O psie, który ratuje ludzkie życie
Państwowa Służba Ukrainy ds. Sytuacji Nadzwyczajnych za pośrednictwem mediów społecznościowych poinformowała o najmłodszym pracowniku, który pomaga ukraińskim żołnierzom. Patron nie tylko specjalizuje się w wykrywaniu min, lecz także dotrzymuje im towarzystwa.
Poznaj Patrona. Ma dwa lata. Dodaje otuchy i jest maskotką naszych pirotechników z Czernihowa. Towarzyszy im zawsze i wszędzie. Nawiasem mówiąc, bardzo kocha ser, więc nasi goście czasami częstują go czymś pysznym – napisała na Facebooku Państwowa Służba Ukrainy ds. Sytuacji Nadzwyczajnych.
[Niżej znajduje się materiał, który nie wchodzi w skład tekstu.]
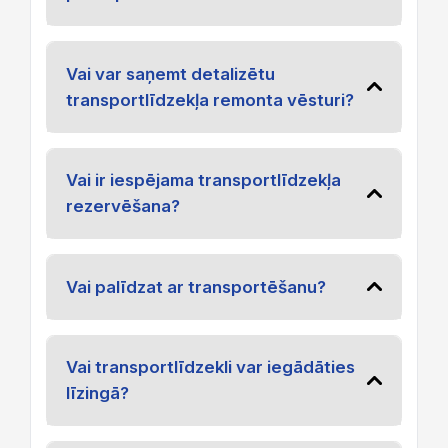
Vai var saņemt detalizētu
transportlīdzekļa remonta vēsturi?
Vai ir iespējama transportlīdzekļa
rezervēšana?
Vai palīdzat ar transportēšanu?
Vai transportlīdzekli var iegādāties
līzingā?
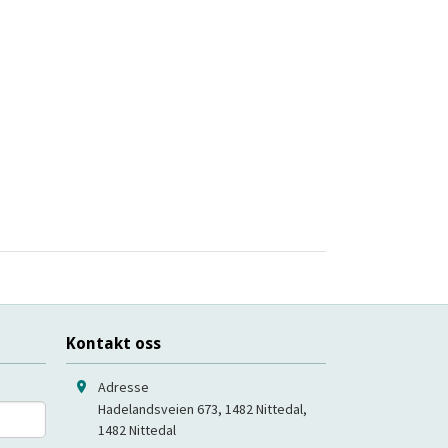
Kontakt oss
Adresse
Hadelandsveien 673, 1482 Nittedal
,
1482
Nittedal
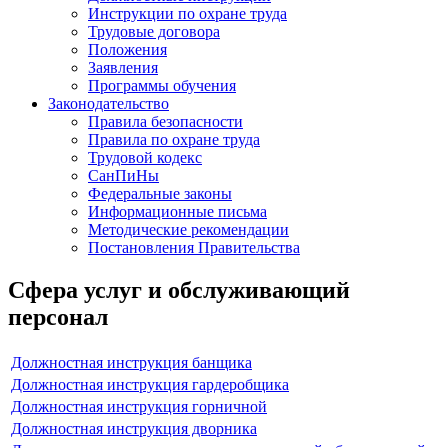
Инструкции по охране труда
Трудовые договора
Положения
Заявления
Программы обучения
Законодательство
Правила безопасности
Правила по охране труда
Трудовой кодекс
СанПиНы
Федеральные законы
Информационные письма
Методические рекомендации
Постановления Правительства
Сфера услуг и обслуживающий
персонал
Должностная инструкция банщика
Должностная инструкция гардеробщика
Должностная инструкция горничной
Должностная инструкция дворника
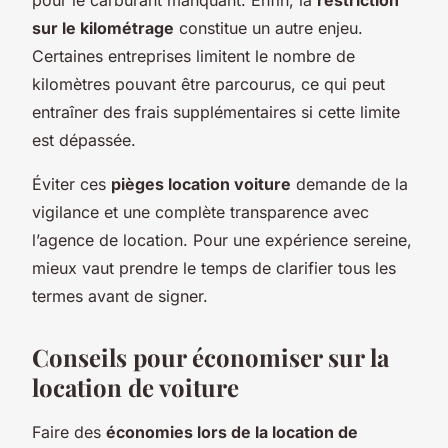
sur le kilométrage
constitue un autre enjeu.
Certaines entreprises limitent le nombre de
kilomètres pouvant être parcourus, ce qui peut
entraîner des frais supplémentaires si cette limite
est dépassée.
Éviter ces
pièges location voiture
demande de la
vigilance et une complète transparence avec
l’agence de location. Pour une expérience sereine,
mieux vaut prendre le temps de clarifier tous les
termes avant de signer.
Conseils pour économiser sur la
location de voiture
Faire des
économies lors de la location de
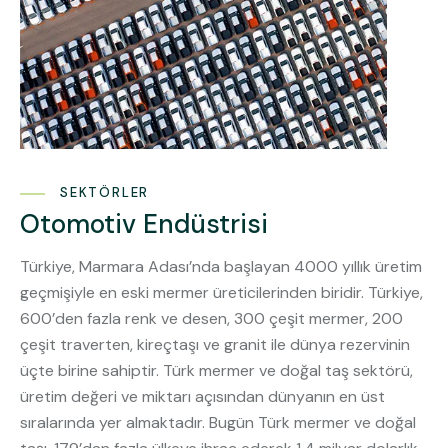
SEKTÖRLER
Otomotiv Endüstrisi
Türkiye, Marmara Adası’nda başlayan 4000 yıllık üretim
geçmişiyle en eski mermer üreticilerinden biridir. Türkiye,
600’den fazla renk ve desen, 300 çeşit mermer, 200
çeşit traverten, kireçtaşı ve granit ile dünya rezervinin
üçte birine sahiptir. Türk mermer ve doğal taş sektörü,
üretim değeri ve miktarı açısından dünyanın en üst
sıralarında yer almaktadır. Bugün Türk mermer ve doğal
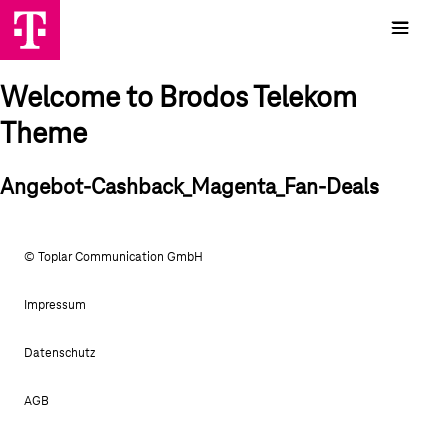
Welcome to Brodos Telekom
Theme
Angebot-Cashback_Magenta_Fan-Deals
© Toplar Communication GmbH
Impressum
Datenschutz
AGB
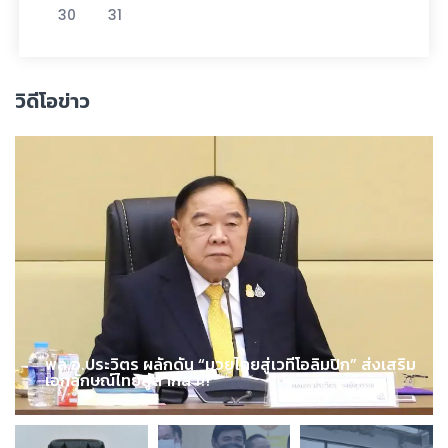
30
31
วิดีโอข่าว
พล.อ.ประวิตร ผลักดัน “มวยไทยสู่เวทีโอลิมปิก” ส่งเสริม
เอกลักษณ์ไทยสู่สากล !!!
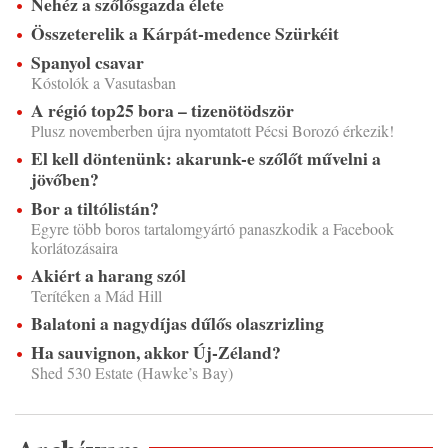
Nehéz a szőlősgazda élete
Összeterelik a Kárpát-medence Szürkéit
Spanyol csavar
Kóstolók a Vasutasban
A régió top25 bora – tizenötödször
Plusz novemberben újra nyomtatott Pécsi Borozó érkezik!
El kell döntenünk: akarunk-e szőlőt művelni a
jövőben?
Bor a tiltólistán?
Egyre több boros tartalomgyártó panaszkodik a Facebook
korlátozásaira
Akiért a harang szól
Terítéken a Mád Hill
Balatoni a nagydíjas dűlős olaszrizling
Ha sauvignon, akkor Új-Zéland?
Shed 530 Estate (Hawke’s Bay)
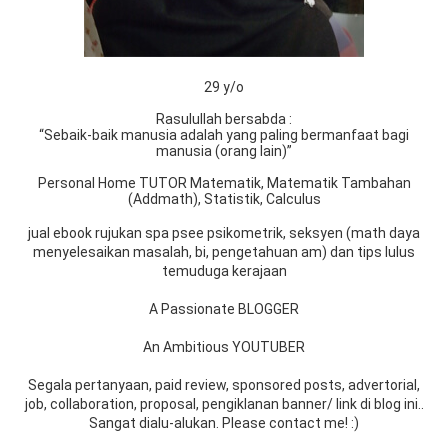
29 y/o
Rasulullah bersabda :
“Sebaik-baik manusia adalah yang paling bermanfaat bagi
manusia (orang lain)”
Personal Home TUTOR Matematik, Matematik Tambahan
(Addmath), Statistik, Calculus
jual ebook rujukan spa psee psikometrik, seksyen (math daya
menyelesaikan masalah, bi, pengetahuan am) dan tips lulus
temuduga kerajaan
A Passionate BLOGGER
An Ambitious YOUTUBER
Segala pertanyaan, paid review, sponsored posts, advertorial,
job, collaboration, proposal, pengiklanan banner/ link di blog ini..
Sangat dialu-alukan. Please contact me! :)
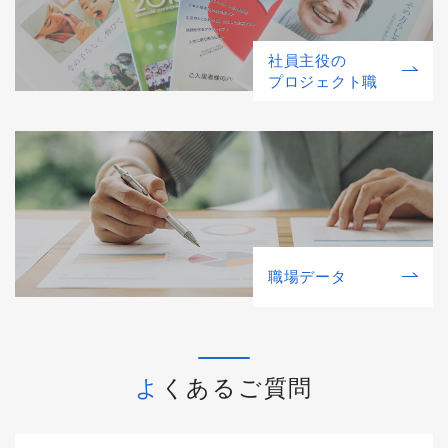
社員主役の
プロジェクト職
職場データ
よくあるご質問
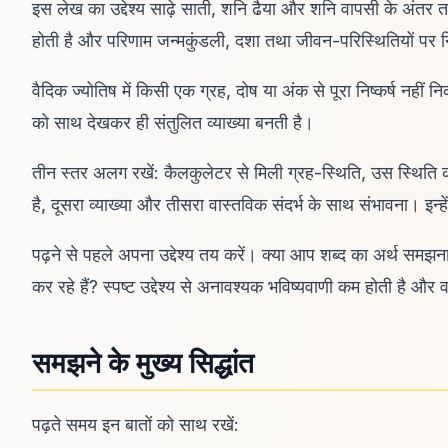
इस लेख का उद्देश्य साढ़े साती, शनि ढैया और शनि वापसी के अंतर
होती है और परिणाम जन्मकुंडली, दशा तथा जीवन-परिस्थितियों पर निर
वैदिक ज्योतिष में किसी एक ग्रह, दोष या अंक से पूरा निष्कर्ष नहीं न
को साथ देखकर ही संतुलित व्याख्या बनती है।
तीन स्तर अलग रखें: कैलकुलेटर से मिली ग्रह-स्थिति, उस स्थिति 
है, दूसरा व्याख्या और तीसरा वास्तविक संदर्भ के साथ संभावना। इन्ह
पढ़ने से पहले अपना उद्देश्य तय करें। क्या आप शब्द का अर्थ समझना 
कर रहे हैं? स्पष्ट उद्देश्य से अनावश्यक भविष्यवाणी कम होती है और
समझने के मुख्य सिद्धांत
पढ़ते समय इन बातों को साथ रखें:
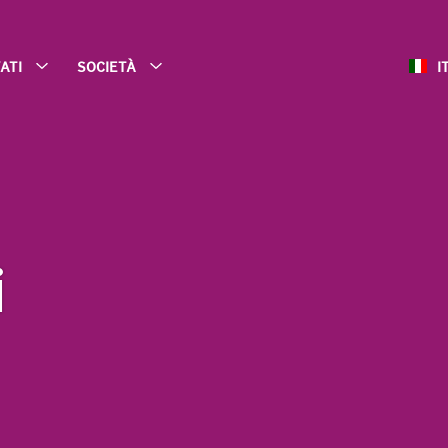
ATI
SOCIETÀ
I
i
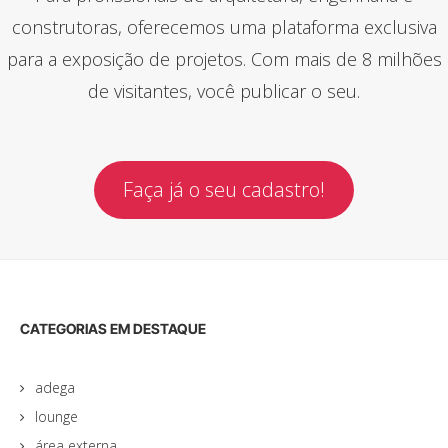
construtoras, oferecemos uma plataforma exclusiva
para a exposição de projetos. Com mais de 8 milhões
de visitantes, você publicar o seu.
Faça já o seu cadastro!
CATEGORIAS EM DESTAQUE
adega
lounge
área externa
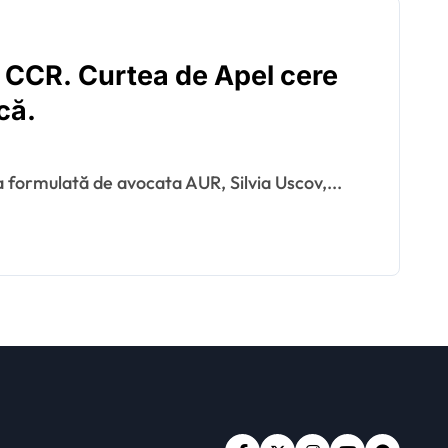
 CCR. Curtea de Apel cere
că.
a formulată de avocata AUR, Silvia Uscov,...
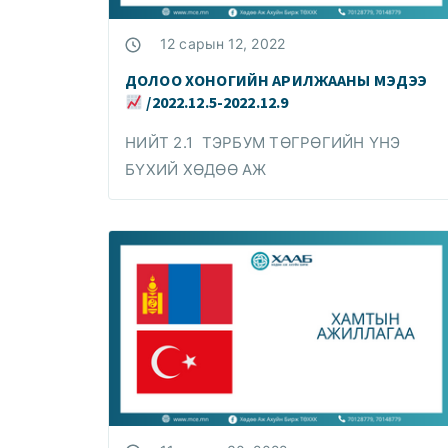
12 сарын 12, 2022
ДОЛОО ХОНОГИЙН АРИЛЖААНЫ МЭДЭЭ
/2022.12.5-2022.12.9
НИЙТ 2.1 ТЭРБУМ ТӨГРӨГИЙН ҮНЭ
БҮХИЙ ХӨДӨӨ АЖ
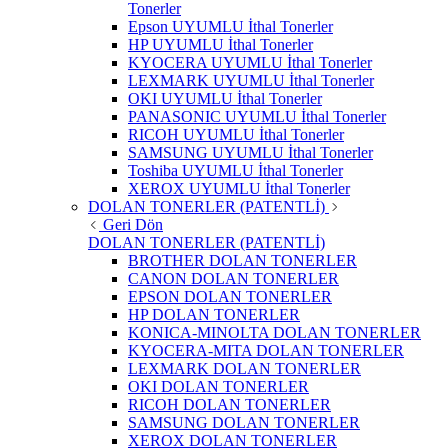
Tonerler
Epson UYUMLU İthal Tonerler
HP UYUMLU İthal Tonerler
KYOCERA UYUMLU İthal Tonerler
LEXMARK UYUMLU İthal Tonerler
OKI UYUMLU İthal Tonerler
PANASONIC UYUMLU İthal Tonerler
RICOH UYUMLU İthal Tonerler
SAMSUNG UYUMLU İthal Tonerler
Toshiba UYUMLU İthal Tonerler
XEROX UYUMLU İthal Tonerler
DOLAN TONERLER (PATENTLİ)
Geri Dön
DOLAN TONERLER (PATENTLİ)
BROTHER DOLAN TONERLER
CANON DOLAN TONERLER
EPSON DOLAN TONERLER
HP DOLAN TONERLER
KONICA-MINOLTA DOLAN TONERLER
KYOCERA-MITA DOLAN TONERLER
LEXMARK DOLAN TONERLER
OKI DOLAN TONERLER
RICOH DOLAN TONERLER
SAMSUNG DOLAN TONERLER
XEROX DOLAN TONERLER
O tym, jak Stubby został żołnierzem
Patron nie jest jedynym takim czworonożnym bohaterem. Być może część z was słyszała już o bezpańskim psie-weteranie. Stubby przez wiele lat błąkał się po ulicach Hrabstwa New Haven. Pewnego dnia został zauważony przez J. Roberta Conroya. Żołnierz postanowił pomóc zwierzęciu. Od tego spotkania życie psa się zmieniło – Stubby dołączył do armii podczas I wojny światowej. Po jej zakończeniu został okrzyknięty bohaterem. Co robił na polu bitwy? Za pomocą świetnego węchu odnajdywał rannych żołnierzy i ostrzegał o niebezpieczeństwie, na przykład ataku chemicznym. Łącznie stoczył 17 bitew. Co więcej, złapał niemieckiego szpiega. Stubby odszedł w 1926 roku – zmarł w objęciach swojego ukochanego człowieka. Psi bohater I wojny światowej jest wiecznie żywy w Narodowym Muzeum Historii Amerykańskiej w Waszyngtonie.